Save often. Menu → Save → name it. Or enable auto-save in settings (browser storage – can be cleared, so still manually save important workflows).
Custom Nodes You’ll Actually Use
ComfyUI’s power comes from custom nodes. Core install is minimal. Here’s what the community installs first (per BentoML guide):
| Node Pack | Why You Need It |
|---|---|
| ComfyUI Manager | Package manager for everything else. Install this first. |
| Efficiency Nodes | Combines multiple nodes (checkpoint loader, VAE, prompts, LoRA) into one. Reduces clutter. |
| ComfyUI-Custom-Scripts | Auto-complete for prompts, auto-arrange nodes, preset text templates. Quality-of-life upgrades. |
| ControlNet nodes | Guides generation with reference images, depth maps, or poses. Needed for structure control. |
| Impact Pack | Face detailers, upscalers, automation helpers. Popular for refinement workflows. |
Install via Manager → Custom Nodes Manager → search by name → Install → restart.
The Inpainting Problem
This is where ComfyUI’s flexibility becomes friction.

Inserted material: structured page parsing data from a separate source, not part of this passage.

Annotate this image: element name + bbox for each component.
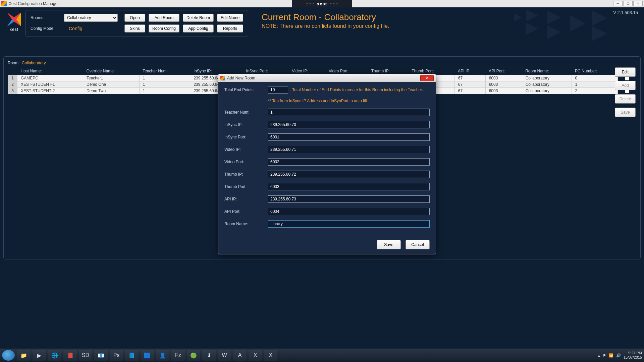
app-icon — [220, 76, 225, 80]
taskbar-item[interactable]: 📘 — [125, 350, 139, 361]
system-tray[interactable]: ▴ ⚑ 📶 🔊 5:27 PM 15/07/2015 — [598, 351, 642, 360]
taskbar-item[interactable]: ⬇ — [202, 350, 216, 361]
teacher-num-input[interactable] — [268, 109, 430, 116]
taskbar-item[interactable]: Fz — [171, 350, 185, 361]
add-room-dialog: Add New Room ✕ Total End Points: Total N… — [218, 74, 436, 254]
total-end-points-hint: Total Number of End Points to create for… — [292, 87, 423, 92]
modal-overlay: Add New Room ✕ Total End Points: Total N… — [0, 0, 644, 362]
clock[interactable]: 5:27 PM 15/07/2015 — [624, 351, 642, 360]
api-ip-input[interactable] — [268, 195, 430, 203]
network-icon[interactable]: 📶 — [609, 353, 613, 358]
dialog-cancel-button[interactable]: Cancel — [406, 240, 430, 249]
video-port-input[interactable] — [268, 158, 430, 166]
taskbar-item[interactable]: Ps — [110, 350, 123, 361]
taskbar-item[interactable]: 👤 — [156, 350, 169, 361]
room-name-input[interactable] — [268, 220, 430, 228]
tab-hint: ** Tab from InSync IP Address and InSynP… — [268, 99, 430, 103]
flag-icon[interactable]: ⚑ — [603, 353, 606, 358]
api-port-input[interactable] — [268, 208, 430, 215]
total-end-points-input[interactable] — [268, 86, 288, 94]
video-ip-input[interactable] — [268, 146, 430, 153]
start-button[interactable] — [2, 350, 15, 361]
taskbar-item[interactable]: 📧 — [94, 350, 108, 361]
taskbar-item[interactable]: A — [233, 350, 247, 361]
taskbar-item[interactable]: 📁 — [17, 350, 31, 361]
taskbar-item[interactable]: ▶ — [33, 350, 46, 361]
dialog-titlebar[interactable]: Add New Room ✕ — [218, 74, 436, 82]
dialog-close-button[interactable]: ✕ — [420, 75, 434, 81]
taskbar-item[interactable]: W — [218, 350, 231, 361]
insync-ip-input[interactable] — [268, 121, 430, 128]
thumb-ip-input[interactable] — [268, 171, 430, 178]
insync-port-input[interactable] — [268, 133, 430, 141]
taskbar-item[interactable]: 🟢 — [187, 350, 200, 361]
thumb-port-input[interactable] — [268, 183, 430, 190]
dialog-save-button[interactable]: Save — [377, 240, 401, 249]
taskbar-item[interactable]: 🟦 — [141, 350, 154, 361]
taskbar-item[interactable]: X — [264, 350, 277, 361]
taskbar-item[interactable]: X — [249, 350, 262, 361]
total-end-points-label: Total End Points: — [224, 87, 268, 92]
volume-icon[interactable]: 🔊 — [616, 353, 621, 358]
dialog-title: Add New Room — [227, 76, 255, 80]
taskbar-item[interactable]: SD — [79, 350, 92, 361]
taskbar-item[interactable]: 🌐 — [48, 350, 61, 361]
taskbar: 📁▶🌐📕SD📧Ps📘🟦👤Fz🟢⬇WAXX ▴ ⚑ 📶 🔊 5:27 PM 15/… — [0, 349, 644, 362]
taskbar-item[interactable]: 📕 — [63, 350, 77, 361]
tray-arrow-icon[interactable]: ▴ — [598, 353, 600, 358]
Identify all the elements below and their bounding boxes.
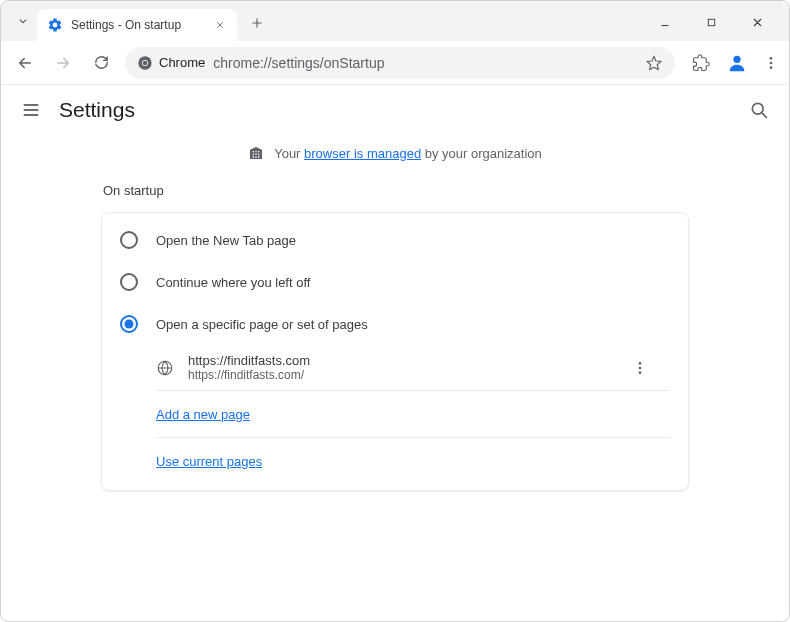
person-icon: [726, 52, 748, 74]
svg-point-6: [770, 61, 773, 64]
hamburger-icon: [21, 100, 41, 120]
use-current-row: Use current pages: [156, 438, 670, 484]
arrow-right-icon: [54, 54, 72, 72]
search-icon: [749, 100, 769, 120]
toolbar-actions: [685, 51, 779, 75]
settings-menu-button[interactable]: [21, 100, 41, 120]
tab-title: Settings - On startup: [71, 18, 205, 32]
page-url: https://finditfasts.com/: [188, 368, 614, 382]
browser-menu-button[interactable]: [763, 55, 779, 71]
more-vertical-icon: [763, 55, 779, 71]
close-icon: [751, 16, 764, 29]
page-name: https://finditfasts.com: [188, 353, 614, 368]
page-info: https://finditfasts.com https://finditfa…: [188, 353, 614, 382]
option-label: Open the New Tab page: [156, 233, 296, 248]
globe-icon: [156, 359, 174, 377]
settings-header: Settings: [1, 85, 789, 135]
svg-point-8: [752, 103, 763, 114]
svg-rect-0: [708, 19, 714, 25]
svg-point-7: [770, 66, 773, 69]
svg-point-11: [639, 366, 642, 369]
more-vertical-icon: [632, 360, 648, 376]
section-title: On startup: [101, 177, 689, 212]
svg-point-3: [143, 60, 148, 65]
svg-point-4: [733, 55, 740, 62]
page-title: Settings: [59, 98, 135, 122]
add-page-link[interactable]: Add a new page: [156, 407, 250, 422]
radio-button[interactable]: [120, 273, 138, 291]
option-specific-pages[interactable]: Open a specific page or set of pages: [102, 303, 688, 345]
window-titlebar: Settings - On startup: [1, 1, 789, 41]
svg-point-5: [770, 57, 773, 60]
option-new-tab[interactable]: Open the New Tab page: [102, 219, 688, 261]
browser-toolbar: Chrome chrome://settings/onStartup: [1, 41, 789, 85]
back-button[interactable]: [11, 49, 39, 77]
tab-strip: Settings - On startup: [9, 2, 271, 41]
managed-banner: Your browser is managed by your organiza…: [1, 135, 789, 177]
settings-content: On startup Open the New Tab page Continu…: [1, 177, 789, 491]
tab-search-button[interactable]: [9, 7, 37, 35]
chrome-icon: [137, 55, 153, 71]
option-label: Continue where you left off: [156, 275, 310, 290]
radio-button[interactable]: [120, 315, 138, 333]
minimize-button[interactable]: [651, 8, 679, 36]
managed-text: Your browser is managed by your organiza…: [274, 146, 542, 161]
profile-button[interactable]: [725, 51, 749, 75]
extensions-button[interactable]: [691, 53, 711, 73]
arrow-left-icon: [16, 54, 34, 72]
close-icon: [215, 20, 225, 30]
building-icon: [248, 145, 264, 161]
managed-link[interactable]: browser is managed: [304, 146, 421, 161]
close-window-button[interactable]: [743, 8, 771, 36]
star-icon: [645, 54, 663, 72]
page-more-button[interactable]: [628, 356, 652, 380]
new-tab-button[interactable]: [243, 9, 271, 37]
plus-icon: [250, 16, 264, 30]
svg-point-12: [639, 371, 642, 374]
reload-button[interactable]: [87, 49, 115, 77]
address-bar[interactable]: Chrome chrome://settings/onStartup: [125, 47, 675, 79]
startup-card: Open the New Tab page Continue where you…: [101, 212, 689, 491]
svg-point-10: [639, 362, 642, 365]
maximize-icon: [706, 17, 717, 28]
startup-pages-list: https://finditfasts.com https://finditfa…: [102, 345, 688, 484]
bookmark-button[interactable]: [645, 54, 663, 72]
option-continue[interactable]: Continue where you left off: [102, 261, 688, 303]
maximize-button[interactable]: [697, 8, 725, 36]
reload-icon: [93, 54, 110, 71]
startup-page-row: https://finditfasts.com https://finditfa…: [156, 345, 670, 391]
extensions-icon: [692, 54, 710, 72]
site-info[interactable]: Chrome: [137, 55, 205, 71]
radio-button[interactable]: [120, 231, 138, 249]
url-text: chrome://settings/onStartup: [213, 55, 637, 71]
chevron-down-icon: [16, 14, 30, 28]
use-current-link[interactable]: Use current pages: [156, 454, 262, 469]
browser-tab[interactable]: Settings - On startup: [37, 9, 237, 41]
site-label: Chrome: [159, 55, 205, 70]
minimize-icon: [659, 16, 671, 28]
forward-button[interactable]: [49, 49, 77, 77]
settings-gear-icon: [47, 17, 63, 33]
option-label: Open a specific page or set of pages: [156, 317, 368, 332]
settings-search-button[interactable]: [749, 100, 769, 120]
window-controls: [651, 8, 781, 36]
add-page-row: Add a new page: [156, 391, 670, 438]
tab-close-button[interactable]: [213, 18, 227, 32]
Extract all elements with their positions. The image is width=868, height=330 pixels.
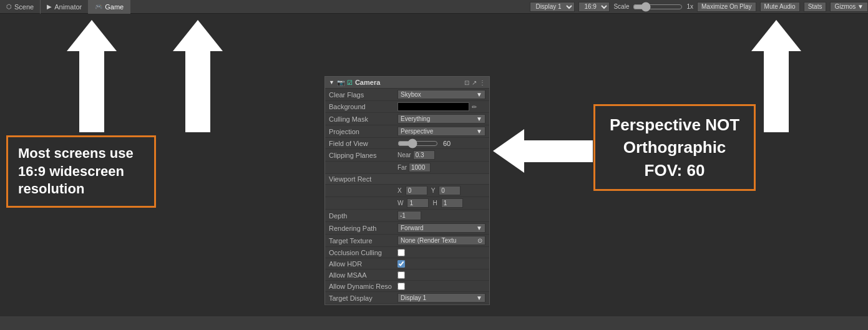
row-projection: Projection Perspective▼ xyxy=(325,125,489,138)
label-allow-hdr: Allow HDR xyxy=(329,260,397,268)
input-w[interactable] xyxy=(407,198,429,208)
label-clear-flags: Clear Flags xyxy=(329,91,397,99)
stats-button[interactable]: Stats xyxy=(804,2,827,12)
dropdown-clear-flags[interactable]: Skybox▼ xyxy=(397,90,485,99)
fold-icon: ▼ xyxy=(329,79,334,85)
row-allow-hdr: Allow HDR xyxy=(325,258,489,269)
checkbox-allow-hdr[interactable] xyxy=(397,260,405,268)
annotation-right-box: Perspective NOT Orthographic FOV: 60 xyxy=(593,104,756,191)
fov-slider[interactable] xyxy=(397,141,438,146)
dropdown-rendering-path[interactable]: Forward▼ xyxy=(397,223,485,233)
inspector-panel: ▼ 📷 ☑ Camera ⊡ ↗ ⋮ Clear Flags Skybox▼ B… xyxy=(324,76,490,305)
label-fov: Field of View xyxy=(329,140,397,147)
tab-game[interactable]: 🎮 Game xyxy=(89,0,130,14)
value-target-texture: None (Render Textu⊙ xyxy=(397,236,485,245)
section-viewport-rect: Viewport Rect xyxy=(325,174,489,185)
row-viewport-wh: W H xyxy=(325,197,489,210)
tab-bar: ⬡ Scene ▶ Animator 🎮 Game Display 1 16:9… xyxy=(0,0,868,14)
resolution-select[interactable]: 16:9 xyxy=(578,2,610,12)
enabled-checkbox[interactable]: ☑ xyxy=(347,79,353,86)
input-x[interactable] xyxy=(406,186,427,195)
input-near[interactable] xyxy=(413,150,435,160)
arrow-up-right xyxy=(751,20,801,132)
inspector-buttons: ⊡ ↗ ⋮ xyxy=(464,79,485,86)
label-target-display: Target Display xyxy=(329,294,397,302)
input-far[interactable] xyxy=(409,163,431,172)
inspector-icon-1[interactable]: ⊡ xyxy=(464,79,469,86)
dropdown-target-display[interactable]: Display 1▼ xyxy=(397,293,485,303)
color-swatch-background[interactable] xyxy=(397,102,469,111)
row-target-display: Target Display Display 1▼ xyxy=(325,292,489,304)
input-y[interactable] xyxy=(439,186,461,195)
annotation-right-line1: Perspective NOT xyxy=(605,114,744,136)
value-culling-mask: Everything▼ xyxy=(397,114,485,124)
arrow-up-left-2 xyxy=(173,20,223,132)
checkbox-occlusion-culling[interactable] xyxy=(397,249,405,256)
value-occlusion-culling xyxy=(397,249,485,256)
input-h[interactable] xyxy=(441,198,463,208)
dropdown-culling-mask[interactable]: Everything▼ xyxy=(397,114,485,124)
arrow-shaft-1 xyxy=(79,51,104,132)
arrow-shaft-horizontal xyxy=(524,140,593,162)
annotation-right-line3: FOV: 60 xyxy=(605,159,744,182)
row-clipping-planes: Clipping Planes Near xyxy=(325,149,489,162)
value-allow-msaa xyxy=(397,271,485,279)
game-area: Most screens use 16:9 widescreen resolut… xyxy=(0,14,868,316)
row-allow-msaa: Allow MSAA xyxy=(325,269,489,281)
value-fov: 60 xyxy=(397,140,485,147)
value-clear-flags: Skybox▼ xyxy=(397,90,485,99)
inspector-icon-3[interactable]: ⋮ xyxy=(479,79,485,86)
annotation-right-line2: Orthographic xyxy=(605,136,744,158)
arrow-head-right xyxy=(751,20,801,51)
row-rendering-path: Rendering Path Forward▼ xyxy=(325,222,489,235)
value-viewport-wh: W H xyxy=(397,198,485,208)
checkbox-allow-dynamic-reso[interactable] xyxy=(397,283,405,290)
scene-icon: ⬡ xyxy=(6,3,12,10)
display-select[interactable]: Display 1 xyxy=(530,2,575,12)
arrow-head-horizontal xyxy=(493,129,524,173)
input-depth[interactable] xyxy=(397,211,421,220)
dropdown-projection[interactable]: Perspective▼ xyxy=(397,127,485,136)
gizmos-button[interactable]: Gizmos ▼ xyxy=(830,2,868,12)
value-projection: Perspective▼ xyxy=(397,127,485,136)
arrow-shaft-2 xyxy=(185,51,210,132)
maximize-on-play-button[interactable]: Maximize On Play xyxy=(697,2,756,12)
label-culling-mask: Culling Mask xyxy=(329,115,397,123)
inspector-header: ▼ 📷 ☑ Camera ⊡ ↗ ⋮ xyxy=(325,77,489,89)
row-target-texture: Target Texture None (Render Textu⊙ xyxy=(325,235,489,247)
label-allow-dynamic-reso: Allow Dynamic Reso xyxy=(329,283,397,290)
dropdown-target-texture[interactable]: None (Render Textu⊙ xyxy=(397,236,485,245)
label-clipping-planes: Clipping Planes xyxy=(329,152,397,159)
scale-value: 1x xyxy=(686,3,693,10)
inspector-title: Camera xyxy=(355,79,462,86)
row-clear-flags: Clear Flags Skybox▼ xyxy=(325,89,489,101)
row-allow-dynamic-reso: Allow Dynamic Reso xyxy=(325,281,489,292)
value-background: ✏ xyxy=(397,102,485,111)
label-rendering-path: Rendering Path xyxy=(329,225,397,232)
arrow-up-left-1 xyxy=(67,20,117,132)
value-target-display: Display 1▼ xyxy=(397,293,485,303)
annotation-left-box: Most screens use 16:9 widescreen resolut… xyxy=(6,135,156,208)
toolbar-right: Display 1 16:9 Scale 1x Maximize On Play… xyxy=(530,2,868,12)
mute-audio-button[interactable]: Mute Audio xyxy=(760,2,800,12)
tab-animator[interactable]: ▶ Animator xyxy=(41,0,89,14)
row-depth: Depth xyxy=(325,210,489,222)
label-depth: Depth xyxy=(329,212,397,220)
animator-icon: ▶ xyxy=(47,3,52,10)
arrow-head-2 xyxy=(173,20,223,51)
annotation-left-text: Most screens use 16:9 widescreen resolut… xyxy=(18,145,134,197)
row-culling-mask: Culling Mask Everything▼ xyxy=(325,113,489,125)
scale-label: Scale xyxy=(613,3,629,10)
value-viewport-xy: X Y xyxy=(397,186,485,195)
arrow-head-1 xyxy=(67,20,117,51)
pencil-icon-background[interactable]: ✏ xyxy=(472,104,477,110)
scale-slider[interactable] xyxy=(633,4,683,10)
checkbox-allow-msaa[interactable] xyxy=(397,271,405,279)
value-clipping-far: Far xyxy=(397,163,485,172)
inspector-icon-2[interactable]: ↗ xyxy=(472,79,477,86)
tab-scene[interactable]: ⬡ Scene xyxy=(0,0,41,14)
label-allow-msaa: Allow MSAA xyxy=(329,271,397,279)
value-clipping-near: Near xyxy=(397,150,485,160)
value-rendering-path: Forward▼ xyxy=(397,223,485,233)
value-allow-hdr xyxy=(397,260,485,268)
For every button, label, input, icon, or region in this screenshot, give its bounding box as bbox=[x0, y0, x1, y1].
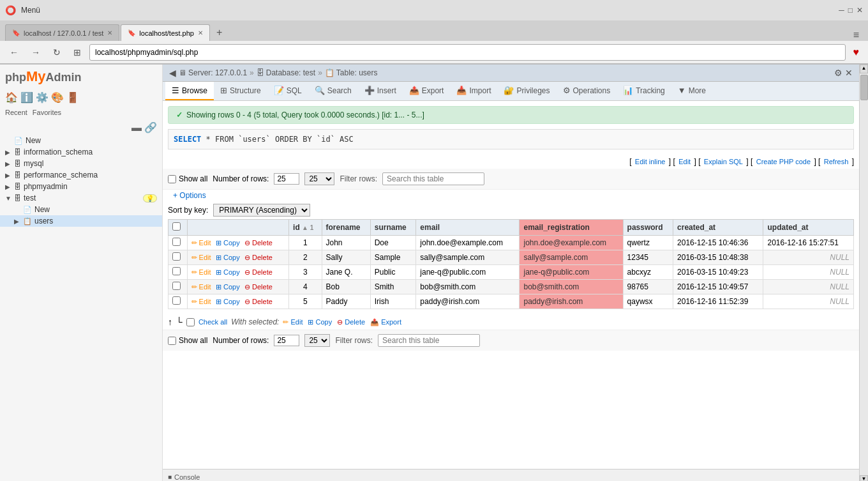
bookmark-icon[interactable]: ♥ bbox=[849, 45, 864, 59]
th-surname[interactable]: surname bbox=[370, 220, 416, 236]
num-rows-input[interactable] bbox=[274, 173, 299, 185]
row-checkbox[interactable] bbox=[172, 252, 181, 261]
toolbar-tab-privileges[interactable]: 🔐 Privileges bbox=[497, 82, 556, 100]
close-btn[interactable]: ✕ bbox=[857, 6, 863, 15]
menu-label[interactable]: Menü bbox=[21, 6, 40, 15]
explain-sql-link[interactable]: Explain SQL bbox=[704, 158, 743, 165]
tree-item-mysql[interactable]: ▶ 🗄 mysql bbox=[0, 158, 162, 169]
delete-row-link[interactable]: ⊖ Delete bbox=[244, 239, 273, 247]
delete-row-link[interactable]: ⊖ Delete bbox=[244, 268, 273, 276]
copy-row-link[interactable]: ⊞ Copy bbox=[216, 268, 240, 276]
show-all-checkbox[interactable] bbox=[168, 175, 176, 183]
th-email-registration[interactable]: email_registration bbox=[520, 220, 623, 236]
breadcrumb-table[interactable]: 📋 Table: users bbox=[325, 68, 378, 77]
tab-menu-icon[interactable]: ≡ bbox=[849, 29, 863, 41]
bottom-edit-link[interactable]: ✏ Edit bbox=[283, 318, 303, 326]
refresh-link[interactable]: Refresh bbox=[824, 158, 849, 165]
tree-item-test-new[interactable]: 📄 New bbox=[0, 204, 162, 215]
filter-bottom-input[interactable] bbox=[378, 334, 480, 347]
sort-select[interactable]: PRIMARY (Ascending) bbox=[213, 204, 310, 217]
row-checkbox[interactable] bbox=[172, 296, 181, 305]
link-icon[interactable]: 🔗 bbox=[144, 121, 157, 134]
copy-row-link[interactable]: ⊞ Copy bbox=[216, 283, 240, 291]
th-email[interactable]: email bbox=[416, 220, 520, 236]
show-all-bottom-label[interactable]: Show all bbox=[168, 336, 207, 345]
delete-row-link[interactable]: ⊖ Delete bbox=[244, 283, 273, 291]
edit-link[interactable]: Edit bbox=[678, 158, 691, 165]
theme-icon[interactable]: 🎨 bbox=[51, 91, 64, 103]
scrollbar-up-btn[interactable]: ▲ bbox=[860, 65, 868, 73]
minimize-btn[interactable]: ─ bbox=[839, 6, 844, 15]
breadcrumb-settings-icon[interactable]: ⚙ bbox=[834, 68, 842, 78]
edit-row-link[interactable]: ✏ Edit bbox=[191, 298, 211, 305]
num-rows-select[interactable]: 25 50 100 bbox=[304, 172, 334, 185]
toolbar-tab-more[interactable]: ▼ More bbox=[671, 82, 712, 100]
toolbar-tab-sql[interactable]: 📝 SQL bbox=[267, 82, 308, 100]
browser-tab-1[interactable]: 🔖 localhost / 127.0.0.1 / test ✕ bbox=[5, 24, 119, 41]
show-all-bottom-checkbox[interactable] bbox=[168, 337, 176, 345]
select-all-checkbox[interactable] bbox=[172, 222, 181, 231]
options-link[interactable]: + Options bbox=[168, 188, 211, 202]
edit-row-link[interactable]: ✏ Edit bbox=[191, 268, 211, 276]
scrollbar-thumb[interactable] bbox=[860, 75, 868, 100]
tab-close-2[interactable]: ✕ bbox=[198, 29, 203, 36]
forward-button[interactable]: → bbox=[27, 45, 45, 59]
reload-button[interactable]: ↻ bbox=[49, 45, 65, 59]
copy-row-link[interactable]: ⊞ Copy bbox=[216, 239, 240, 247]
th-id[interactable]: id ▲ 1 bbox=[289, 220, 322, 236]
bottom-export-link[interactable]: 📤 Export bbox=[370, 318, 401, 326]
delete-row-link[interactable]: ⊖ Delete bbox=[244, 298, 273, 305]
toolbar-tab-structure[interactable]: ⊞ Structure bbox=[214, 82, 267, 100]
edit-row-link[interactable]: ✏ Edit bbox=[191, 239, 211, 247]
toolbar-tab-import[interactable]: 📥 Import bbox=[450, 82, 497, 100]
th-created-at[interactable]: created_at bbox=[673, 220, 763, 236]
info-icon[interactable]: ℹ️ bbox=[20, 91, 33, 103]
copy-row-link[interactable]: ⊞ Copy bbox=[216, 298, 240, 305]
tree-item-information-schema[interactable]: ▶ 🗄 information_schema bbox=[0, 146, 162, 158]
breadcrumb-database[interactable]: 🗄 Database: test bbox=[257, 68, 315, 77]
th-password[interactable]: password bbox=[623, 220, 673, 236]
home-icon[interactable]: 🏠 bbox=[5, 91, 18, 103]
toolbar-tab-search[interactable]: 🔍 Search bbox=[308, 82, 358, 100]
breadcrumb-arrow[interactable]: ◀ bbox=[169, 68, 176, 78]
toolbar-tab-insert[interactable]: ➕ Insert bbox=[358, 82, 403, 100]
delete-row-link[interactable]: ⊖ Delete bbox=[244, 254, 273, 261]
check-all-bottom-checkbox[interactable] bbox=[186, 318, 195, 326]
toolbar-tab-operations[interactable]: ⚙ Operations bbox=[557, 82, 617, 100]
edit-row-link[interactable]: ✏ Edit bbox=[191, 283, 211, 291]
url-bar[interactable] bbox=[89, 44, 846, 61]
tab-close-1[interactable]: ✕ bbox=[107, 29, 112, 36]
maximize-btn[interactable]: □ bbox=[848, 6, 853, 15]
console-bar[interactable]: ■ Console bbox=[163, 469, 859, 481]
new-tab-button[interactable]: + bbox=[211, 24, 227, 41]
tree-item-phpmyadmin[interactable]: ▶ 🗄 phpmyadmin bbox=[0, 181, 162, 192]
filter-rows-input[interactable] bbox=[382, 172, 484, 185]
tree-item-users[interactable]: ▶ 📋 users bbox=[0, 215, 162, 227]
edit-inline-link[interactable]: Edit inline bbox=[635, 158, 666, 165]
tree-item-performance[interactable]: ▶ 🗄 performance_schema bbox=[0, 169, 162, 181]
sidebar-tab-recent[interactable]: Recent bbox=[5, 109, 27, 116]
th-updated-at[interactable]: updated_at bbox=[763, 220, 854, 236]
settings-icon[interactable]: ⚙️ bbox=[36, 91, 49, 103]
toolbar-tab-export[interactable]: 📤 Export bbox=[403, 82, 451, 100]
back-button[interactable]: ← bbox=[5, 45, 23, 59]
toolbar-tab-tracking[interactable]: 📊 Tracking bbox=[617, 82, 671, 100]
browser-tab-2[interactable]: 🔖 localhost/test.php ✕ bbox=[121, 24, 210, 41]
copy-row-link[interactable]: ⊞ Copy bbox=[216, 254, 240, 261]
breadcrumb-server[interactable]: 🖥 Server: 127.0.0.1 bbox=[179, 68, 247, 77]
show-all-label[interactable]: Show all bbox=[168, 174, 207, 183]
collapse-all-icon[interactable]: ▬ bbox=[131, 122, 142, 134]
apps-button[interactable]: ⊞ bbox=[69, 45, 86, 59]
toolbar-tab-browse[interactable]: ☰ Browse bbox=[165, 82, 214, 100]
check-all-link[interactable]: Check all bbox=[198, 318, 227, 326]
row-checkbox[interactable] bbox=[172, 267, 181, 275]
bottom-copy-link[interactable]: ⊞ Copy bbox=[308, 318, 332, 326]
tree-item-new[interactable]: 📄 New bbox=[0, 135, 162, 146]
edit-row-link[interactable]: ✏ Edit bbox=[191, 254, 211, 261]
row-checkbox[interactable] bbox=[172, 238, 181, 246]
tree-item-test[interactable]: ▼ 🗄 test 💡 bbox=[0, 192, 162, 204]
row-checkbox[interactable] bbox=[172, 282, 181, 290]
num-rows-bottom-select[interactable]: 25 bbox=[304, 334, 330, 347]
create-php-link[interactable]: Create PHP code bbox=[756, 158, 811, 165]
breadcrumb-close-icon[interactable]: ✕ bbox=[845, 68, 853, 78]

Automatic1111: generate image → “Send to Inpaint” → paint mask → generate fix → tweak mask → generate again. One-click transitions.
ComfyUI: generate image → right-click Load Image node → open MaskEditor → upload image → paint mask → connect to VAE Encode (for Inpainting) node → generate. Want to tweak the mask? Save the output, re-upload it, re-open MaskEditor, re-paint, run again.
No iteration loop. Each fix is a manual reload.
Workarounds exist – custom nodes that simplify this – but out of the box, inpainting is awkward. ComfyUI doesn’t assume your workflow. It makes you build it.
When You Should Actually Use ComfyUI
Not everyone needs this level of control. Here’s the decision tree:
Start with Automatic1111 or Fooocus if: you’re new to Stable Diffusion, you want instant results, or you’re exploring prompting and model basics.
Switch to ComfyUI when: you’re running multi-step workflows (txt2img → img2img → upscale) and want to automate them, you need reproducible pipelines for production or team sharing, you’re working with AnimateDiff or complex video workflows, or you’re hitting VRAM limits and need better memory management (per testing showing 15% speed improvement).
ComfyUI rewards the time investment with speed, efficiency, and flexibility. Punishes impatience.
What to Do Next
Install ComfyUI. Install ComfyUI Manager. Load the default workflow. Generate one image. Confirm it works.
Then pick one shared workflow that does something you want – SDXL with refiner, ControlNet depth, or a simple upscale – and reverse-engineer it. Follow the wires. See what each node does. Change one parameter at a time. (My first workflow? A ControlNet depth-to-image setup. Took 2 hours to understand, but once I did, I could modify it in 5 minutes.)
Don’t try to understand everything at once. Build from examples, break things, save your work.
FAQ
Why are my images purple or washed out?
VAE mismatch. Some checkpoints include the VAE, others don’t. Check the model page on CivitAI – if it says “requires separate VAE,” download it and load it in the Load VAE node. If the filename includes “vae” or “fp16,” it’s baked in. Don’t load a separate one.
Can I use my Automatic1111 models in ComfyUI?
Yes. Place them in ComfyUI/models/checkpoints. Or edit extra_model_paths.yaml to point ComfyUI to your existing A1111 model folders so you don’t duplicate 20GB files. Restart ComfyUI. Models appear in the Load Checkpoint dropdown. (I did this – saved me 80GB of disk space. Just point to the same folder, don’t copy.)
How do I fix “CUDA out of memory” errors?
Lower your resolution – try 512×768 instead of 1024×1024. Reduce batch size to 1. Use --lowvram flag when launching ComfyUI. Close other GPU-heavy apps. Or use FP8/FP16 quantized models to reduce memory footprint. If you’re on 8GB VRAM, SDXL will be tight – Dynamic VRAM helps (as of February 2026), but you may still need to offload the text encoder to CPU. Another option: lower the resolution in the Empty Latent Image node first, then upscale the result later. 512×768 at batch 1 should fit on 8GB. 1024×1024? You’ll struggle without offloading.